Der Text selbst gibt keine Auskunft über die Figur Gregor Samsa vor der Verwandlung; wir erleben ihn nur in seinen Doppelzustand: mit dem Bewusstsein eines Handlungsreisenden im Körper eines Riesenkäfers. Könnte es denn sein, dass es immer so gewesen ist, dass das Erwachen an diesem Morgen nur ein Akt der Erkenntnis, nicht eine Mutation bedeutet? So geseheb kann der Text als eine klinische Beschreibung einer schweren Psychose (keine Schizophrenie, denn es fehlt jeglicher Hinweis auf eine Bewusstseinsspaltung) gelesen werden. Gregor Samsa erkennt seine Überflüssigkeit, die völlige Sinnlosigkeit seines Lebens. Schon rein äußerlich lässt sich dieses Fazit ziehen. Das Hauptmotiv für seine in hohem Grade ungeliebte Tätigkeit als Handelsreisender war die Sorge um die Familie, die vermeintlich ohne seine Anstrengungen nicht überlebensfähig gewesen wäre. Nach dem Eintritt seiner Arbeitsunfähigkeit erweist sich diese Sorge jedoch als völlig unbegründet; Vater, Mutter und Tochter zeigen sich durchaus in der Lage, für den eigenen Unterhalt zu sorgen. Der Schluss der Erzählung unterstreicht, wie sehr Gregors Tod allen Beteiligten die Augen dafür geöffnet hat: "Sie besprachen, bequem auf ihren Sitzen zurückgelehnt, die Aussichten für die Zukunft, und es fand sich, daß diese bei näherer Betrachtung durchaus nicht schlecht waren, denn aller drei Anstellungen waren, worüber sie einander eigentlich noch gar nicht ausgefragt hatten, überaus günstig und besonders für später vielversprechend."

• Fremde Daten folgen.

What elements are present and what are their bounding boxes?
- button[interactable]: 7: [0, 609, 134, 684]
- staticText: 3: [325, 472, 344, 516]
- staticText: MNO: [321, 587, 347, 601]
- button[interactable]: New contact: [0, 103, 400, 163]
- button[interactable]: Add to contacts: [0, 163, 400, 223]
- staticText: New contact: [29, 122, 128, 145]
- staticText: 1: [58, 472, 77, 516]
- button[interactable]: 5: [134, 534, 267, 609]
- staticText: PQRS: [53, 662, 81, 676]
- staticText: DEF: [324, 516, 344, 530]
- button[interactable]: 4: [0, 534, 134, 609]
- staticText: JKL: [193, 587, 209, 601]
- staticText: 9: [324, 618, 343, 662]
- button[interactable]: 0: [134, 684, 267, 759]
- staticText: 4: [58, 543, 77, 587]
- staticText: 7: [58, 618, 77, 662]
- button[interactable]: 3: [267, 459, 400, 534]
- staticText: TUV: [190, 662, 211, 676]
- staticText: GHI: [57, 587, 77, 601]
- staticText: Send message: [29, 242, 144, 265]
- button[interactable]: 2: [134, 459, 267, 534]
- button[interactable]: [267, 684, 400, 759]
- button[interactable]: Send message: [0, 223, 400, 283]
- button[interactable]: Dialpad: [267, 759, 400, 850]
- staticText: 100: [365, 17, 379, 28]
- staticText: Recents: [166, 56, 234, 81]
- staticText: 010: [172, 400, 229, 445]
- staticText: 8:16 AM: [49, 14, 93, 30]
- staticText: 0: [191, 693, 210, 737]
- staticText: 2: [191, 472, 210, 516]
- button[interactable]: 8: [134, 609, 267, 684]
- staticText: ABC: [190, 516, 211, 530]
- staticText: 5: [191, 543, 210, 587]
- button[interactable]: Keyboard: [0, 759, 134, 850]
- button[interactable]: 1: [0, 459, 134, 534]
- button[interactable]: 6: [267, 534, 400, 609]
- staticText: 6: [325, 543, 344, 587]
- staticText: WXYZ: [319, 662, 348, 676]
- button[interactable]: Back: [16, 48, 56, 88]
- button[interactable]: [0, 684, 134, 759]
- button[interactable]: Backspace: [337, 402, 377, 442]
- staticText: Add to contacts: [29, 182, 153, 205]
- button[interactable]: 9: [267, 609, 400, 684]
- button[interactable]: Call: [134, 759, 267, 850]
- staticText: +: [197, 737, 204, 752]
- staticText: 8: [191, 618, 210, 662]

Aber auch sprachlich sind die Parallelen zwischen Gregors Dasein als Mensch und seinem Dasein als Käfer unübersehbar. Seine zurückgezogene, nur dem Geschäft gewidmete Lebensweise wurde bereits von der Mutter dargestellt. Auch Gregor klagt über "das unregelmäßige, schlechte Essen, ein immer wechselnder, nie andauernder, nie herzlich werdender menschlicher Verkehr."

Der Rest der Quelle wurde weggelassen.